Solar for None: Indigenized Energy hit hard by Solar for All cancellation

Tribal coalition loses $135M Solar for All initiative, eliminating clean energy jobs in Indian Country

Solar For None


The EPA’s decision to terminate $7 billion in Solar for All grants is hitting tribal communities especially hard. Indigenized Energy, part of a coalition of 14 tribes that had been awarded funds through the program, confirmed it has already made staff cuts and lost its chance to participate in a $135 million initiative.

The nonprofit was preparing to help deliver residential solar to Indigenous households across the Northern Plains through the Tribal Renewable Energy Coalition (TREC). Instead, the cancellation has erased jobs and delayed projects that promised both bill savings and career opportunities in Indian Country.

A broken promise for tribal communities

Solar for All grants, created under the Inflation Reduction Act, were intended to bring rooftop solar to 900,000 lower-income households nationwide. For TREC, that meant expanding access to affordable electricity and creating skilled career pathways for Native workers.

“This isn’t just about numbers on a spreadsheet,” said Cody Two Bears, founder and CEO of Indigenized Energy. “It’s about families who can’t afford their electricity bills, skilled workers in Indian Country who just lost their livelihoods, and a planet that desperately needs us to heal it. The true cost will be felt in homes, on our lands, and across our shared future.”

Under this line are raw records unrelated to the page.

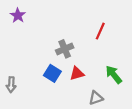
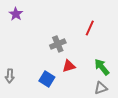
blue square: (52, 73) -> (47, 79), moved
gray triangle: (96, 98) -> (101, 88), moved

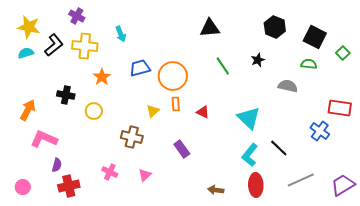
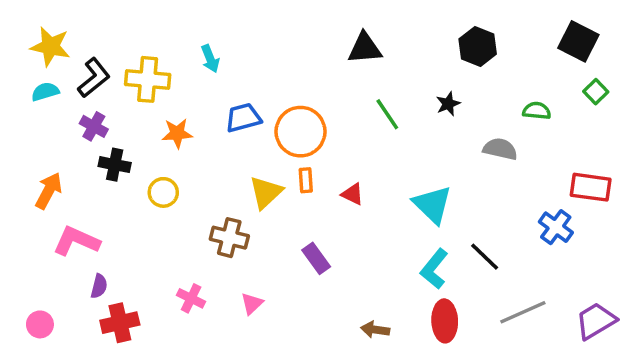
purple cross: (77, 16) -> (94, 126), moved
black square: (315, 37) -> (578, 41), moved
orange star: (102, 77) -> (177, 133), turned 30
yellow triangle: (153, 111) -> (266, 192), size x1.5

Wider fallout across the country

Indigenized Energy stresses that the consequences go beyond one coalition. Other recipients and clean energy partners nationwide are also facing layoffs, reduced budgets, and stalled projects. For the communities targeted by Solar for All, the program was more than infrastructure — it was, as the group described, “a promise of energy independence, environmental stewardship, and economic resilience.”

That promise, they say, has now been broken.

Call to action

Indigenized Energy is urging policymakers, philanthropic groups, and the public to support tribal nations and other affected communities as legal and political battles over Solar for All continue.

“Indigenized Energy remains committed to building a future where Native communities lead the way in clean energy, where culture and land are honored, and where no family has to choose between paying the light bill or putting food on the table,” the group said in its statement.